CAFR figures for 2016 show the county’s:

  • General fund tax levy held steady at $548 million, which is down 2 percent from 2010.
  • Debt dropped by $83 million, or 7.5 percent, to $1.02 billion, made possible by paying down $109 million and refinancing $26.4 million at lower interest rates.
  • Total general fund balance, or so-called “rainy day” fund for emergencies, remained steady at $166 million and is up from $160 million in 2010.

The county amortized $4.4 million in 2016 as part of the state’s pension amortization program, down from a high of $42 million in 2013. The program gives local governments the ability to spread out the payments of pension obligations over several years rather than making the full payment in a single year. In 2013, the county’s pension bill for just that one year was $101 million. To put $100 million in context, that’s a 20 percent tax increase or 1,000 layoffs. Though entry into the amortization program was made reluctantly with Board of Legislators approval in 2012, it did present a viable option. Total interest expense for the program is about $1.3 million a year over 16 years.

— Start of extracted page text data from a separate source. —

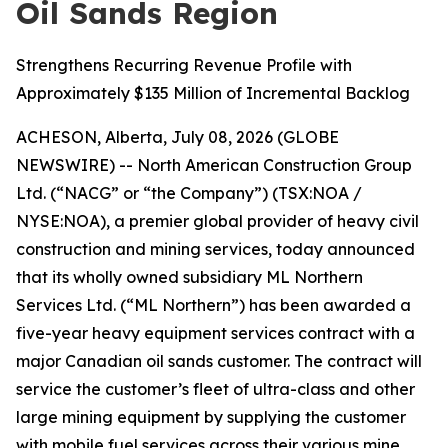
Oil Sands Region
Strengthens Recurring Revenue Profile with
Approximately $135 Million of Incremental Backlog
ACHESON, Alberta, July 08, 2026 (GLOBE
NEWSWIRE) -- North American Construction Group
Ltd. (“NACG” or “the Company”) (TSX:NOA /
NYSE:NOA), a premier global provider of heavy civil
construction and mining services, today announced
that its wholly owned subsidiary ML Northern
Services Ltd. (“ML Northern”) has been awarded a
five-year heavy equipment services contract with a
major Canadian oil sands customer. The contract will
service the customer’s fleet of ultra-class and other
large mining equipment by supplying the customer
with mobile fuel services across their various mine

“Critics will unfairly claim that the any borrowing on the part of the county is bad,” said Astorino. “That’s simply not true. Without borrowing, there would be no capital projects. Without mortgages, few people could afford to own homes. The test is whether the money is borrowed responsibly. Our record of paying down debt, maintaining our rainy day fund and using the pension amortization program judiciously demonstrates that the county’s finances are being managed carefully and smartly in the best interest of our residents.”

Key financial challenges going forward remain the burdens placed on the county budget by unfunded mandates from Washington and Albany, which cost Westchester taxpayers about $915 million. At $210 million, Medicaid remains the largest mandate for the county; New York is among a few states that pushes large-scale Medicaid costs to counties.

“Mandates from Washington and Albany deliver a crushing blow to taxpayers every year in that they consume nearly 75 cents of every dollar spent,” Astorino said. “Mandates must be addressed if taxpayers are ever to realize significant tax relief. With those challenges, we will continue to manage our dollars wisely, be disciplined in our spending, and make the tough choices that are needed.”

In addition to holding the line on property taxes and spending, the Astorino Administration has been promoting economic development through its Office of Economic Development and Industrial Development Agency. Specifically, it looks at new ways to unleash the potential of county assets so that they will generate revenues for the county. Key examples include public-private partnerships at Playland Amusement Park and the Westchester County Airport, as well as the initiative to develop the North 60 property at Grasslands into a bio-science center. When finalized, those agreements would generate hundreds of millions of dollars for the county to be utilized to help pay for essential services, infrastructure and tax relief.